At Hotjar we take site performance very seriously and do everything in our power to optimize everything in the process. Hotjar's script, like most scripts and other tracking solutions, will only have a marginal, almost negligible, effect on your site's speed and performance. In Hotjar's case, we take all the necessary steps in ensuring fast deliverability of our service on your sites with as little impact as possible. Here is how:
- The script is loaded asynchronously. This means that that the Hotjar script does not stop your site from loading its own assets.
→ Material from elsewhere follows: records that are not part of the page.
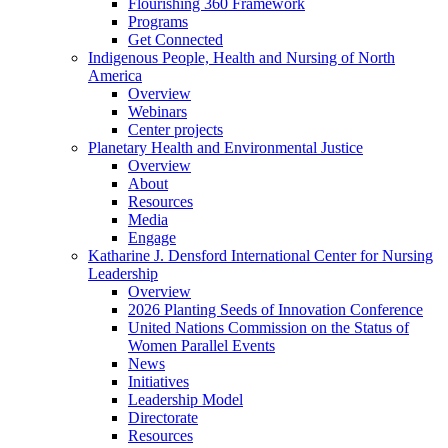
Flourishing 360 Framework
Programs
Get Connected
Indigenous People, Health and Nursing of North
America
Overview
Webinars
Center projects
Planetary Health and Environmental Justice
Overview
About
Resources
Media
Engage
Katharine J. Densford International Center for Nursing
Leadership
Overview
2026 Planting Seeds of Innovation Conference
United Nations Commission on the Status of
Women Parallel Events
News
Initiatives
Leadership Model
Directorate
Resources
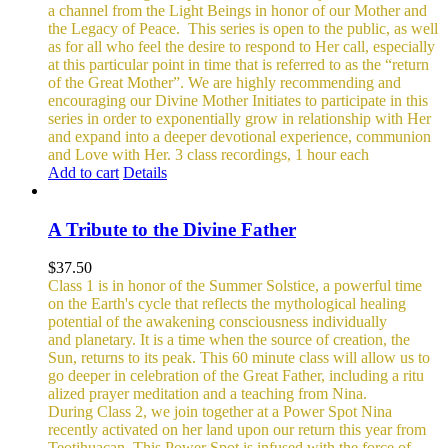
a channel from the Light Beings in honor of our Mother and
the Legacy of Peace.
This series is open to the public, as well
as for all who feel the desire to respond to Her call, especially
at this particular point in time that is referred to as the “return
of the Great Mother”. We are highly recommending and
encouraging our Divine Mother Initiates to participate in this
series in order to exponentially grow in relationship with Her
and expand into a deeper devotional experience, communion
and Love with Her.
3 class recordings, 1 hour each
Add to cart
Details
A Tribute to the Divine Father
$
37.50
Class 1 is in honor of the Summer Solstice, a powerful time
on the Earth's cycle that reflects the mythological healing
potential of the awakening consciousness individually
and planetary. It is a time when the source of creation, the
Sun, returns to its peak. This 60 minute class will allow us to
go deeper in celebration of the Great Father, including a ritu
alized prayer meditation and a teaching from Nina.
During Class 2, we join together at a Power Spot Nina
recently activated on her land upon our return this year from
Teotihuacan. This Power Spot is infused with the force of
- The script is served through a Content Distribution Network (CDN).The Hotjar script is served to your visitors from a system of strategically positioned servers around the globe, and not from a single location. This allows the script to be loaded faster by your visitors while offering much better availability. We currently average 130 - 200ms globally.
- The script makes proper use of browser cache. Although the script loads asynchronously, it is still important to get the script loaded and running as fast as possible when tracking visitors. We do this by making the best use of browser cache by loading two separate files which are reloaded by browsers at different intervals or when changed. These files, together with all other requests we do are explained here.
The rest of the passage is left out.